While there are obvious difficulties to King’s argument ( the contradiction of challenging  dichotomies  by setting up one and then depending on one ,narrow interpretation of the bible), the message is clear: Stories are powerful, they are agents of creation and destruction, and we become our stories.  Going further, I don’t think King’s choice of using the example of creation stories was in any way arbitrary. When you want to know the essence of something you have to go to its source and creation was literally the source of it all (for our reality, at least). By going to the source, I believe King, was trying to warn us that these stories run incredibly deep and spread a worldview like a heart pumping blood throughout a vascular system. Ultimately, though, King does not wish to see himself as a pedagogue teaching us right from wrong but as a storyteller engaging us in a conversation and so the essay (The Truth About Stories) can only point towards what the story (Green Grass and Running Water) will eventually deliver…. 

 

Don’t Show them your mind. Show them your imagination (King 26)

Lionel, Alberta, Eli, and even Charlie are characters that all inhabit a space between the two stories of creation. They are indigenous by birth, by blood, by heritage, by traditional stories but they are also all deeply immersed in the Western culture and its seductive, capitalist ethos that encroaches (literally and figuratively) upon the reservation of their childhood. I believe that King uses the story of these four individuals to help anchor our understanding of how the stories we tell literally play out in the lives we live. Since creation is the source, its telling and then retelling becomes the core metaphor by which we can observe transformation in the world of the novel and ,more generally, the interplay  between story and life, fact and fiction, and myth and reality. As Eden becomes subverted and distorted by Indigenous narratives, struggles of identity and meaning play out in the lives of the protagonists.  In their own way, each of the characters is struggling to find balance as they teeter between these different essential narratives, each worldview  pulling them in a different direction and perhaps towards a different creative source.

 

(T)he reader moves between the world of the novel and the world as experienced. (Chester 49)

On the theme of directions, King’s book is broken up into the four directions of the medicine wheel common to many Indigenous cultures which has also been associated with the four stages of the life cycle: Birth, Child, Adult , and  Elder.

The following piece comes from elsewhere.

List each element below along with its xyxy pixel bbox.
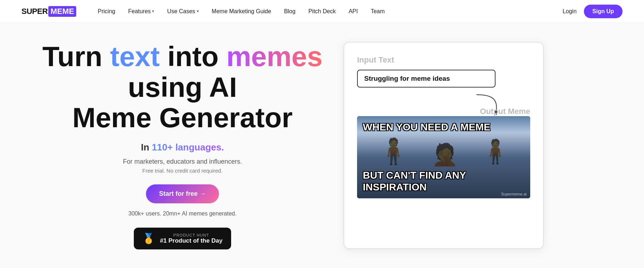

I want to suggest that King’s four central characters embody the evolving interplay (and sometimes direct conflict) of the different creation narratives as they play out through the four stages of the life cycle. Alberta is birth. She struggles to find a way to bring life into her disconnected and fragmented reality. She wants to be a mother but is wary of the corruption and loss of independence that marriage will bring about. It is only once she comes home to the Sundance, that pregnancy manifests and the movement towards rebirth can begin.  Lionel is the child, blocked in the stage of transformation. He is unable to break free from the shackles of his past and commit to an integrated positive direction for the future. Stories play out in his mind, but they cannot be actualized. As the western creation story shifts into dialogue with Indigenous ones, he is able to assert some independence from Buffalo Bill and assume control of his life. In the novel’s final image, he is surrounded by family and poised to support in the building process. Charlie, in my reading, is the adult. He has asserted his independence from Bill and has a successful job which provides him ultimate financial freedom. Yet conflict is found in the fact that his supposed independence is actually a trick, a sham. He is being used by the corporation that employs him and is then discarded when no longer of value. At the end, he is going on his own journey to learn from his father who, as the story is retold, becomes the Indian who led the charge to undoing John Wayne. Finally, we are left with Eli Stand Alone, the Elder. The one who completes and begins the cycle. While his death is where we end the story, his return home is where we begin (or is it the other way round?). We are never told why he decides to come home but somehow, we know it was because undoing the dam was also undoing the story and allowing the retelling to begin. Eli, the professor of western literature turned fearless defender of his Home, perhaps a bit of Thomas King himself, represents the beginning that is ever present in that which appears as the end of every story.

 

 

Links and Works Cited

 

Chester Blanca. “Green Grass Running Water: Theorizing the World of the Novel.” Canadian Literature 161-162. (1999). Web. March 7, 2019. 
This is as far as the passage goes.